Baca juga: Kejagung Hentikan Kasus dan Bebaskan Guru Honorer Rangkap Jabatan di Probolinggo

Sahroni pun meyakini Kejagung akan terus menjaga dan mengedepankan hati nurani dalam menjalakan perannya. “Dan saya juga percaya bahwa Kejagung sebagai salah satu garda terdepan penegak keadilan, akan terus konsisten dengan nilai-nilai seperti ini,” ujarnya.

Sahroni mengatakan, hukum harus tegas, tapi juga harus punya empati. “Kita harus bisa membedakan antara perbuatan yang memang berniat merugikan negara dan yang tidak. Jangan sampai hukum terasa kaku dan justru melukai rasa keadilan masyarakat kecil yang sedang berjuang,” pungkasnya.
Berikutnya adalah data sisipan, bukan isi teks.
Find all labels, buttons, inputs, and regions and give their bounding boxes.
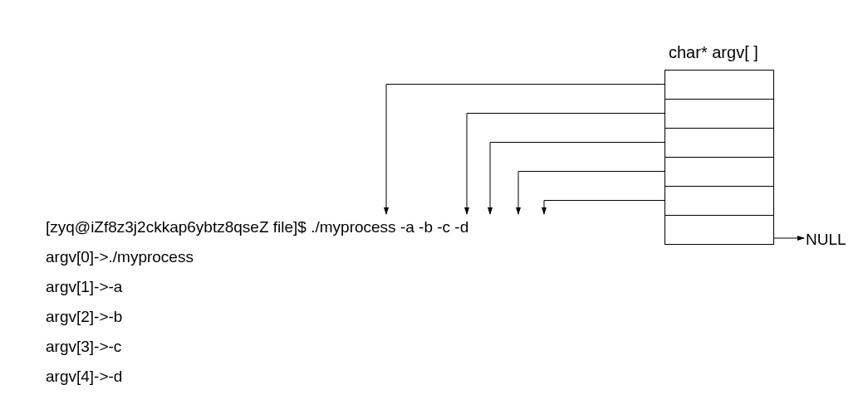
argv-line-3: argv[3]->-c [46, 339, 121, 354]
null-label: NULL [806, 231, 846, 247]
argv-line-2: argv[2]->-b [46, 309, 122, 324]
argv-cell-5 [664, 215, 774, 245]
argv-line-1: argv[1]->-a [46, 279, 122, 295]
argv-line-0: argv[0]->./myprocess [46, 249, 194, 265]
argv-cell-3 [664, 157, 774, 187]
command-line-text: [zyq@iZf8z3j2ckkap6ybtz8qseZ file]$ ./my… [46, 219, 468, 235]
argv-cell-0 [664, 70, 774, 100]
argv-cell-1 [664, 99, 774, 129]
argv-cell-4 [664, 186, 774, 216]
argv-line-4: argv[4]->-d [46, 368, 122, 384]
array-title: char* argv[ ] [669, 43, 758, 62]
argv-cell-2 [664, 128, 774, 158]
diagram-stage: char* argv[ ] [zyq@iZf8z3j2ckkap6ybtz8qs… [0, 0, 868, 419]
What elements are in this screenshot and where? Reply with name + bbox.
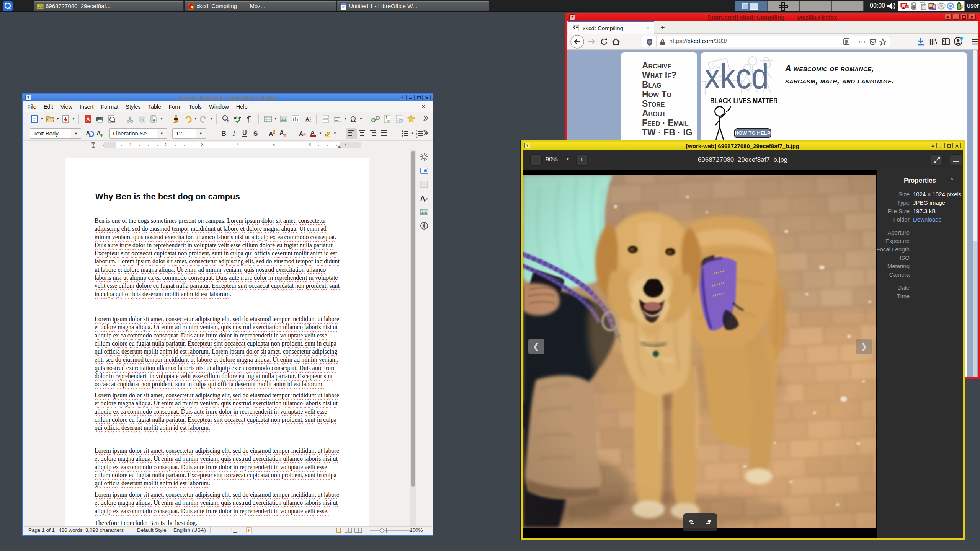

Sebelumnya, Kejagung menghentikan penanganan kasus guru honorer yang rangkap jabatan jadi Pendamping Lokal Desa (PLD) di Probolinggo, Jawa Timur, Muhammad Misbahul Huda (MMH). Kejaksaan pun akhirnya membebaskannya dari jeruji besi pada Jumat (20/2/2026).

"Bahwa terhadap yang bersangkutan hari Jumat, 20 Februari 2026 sudah dikeluarkan penahanannya dari Rutan Kraksaan," ujar Kepala Pusat Penerangan Hukum (Kapuspenkum) Kejaksaan Agung (Kejagung) Anang Supriatna, Rabu (25/2/2026).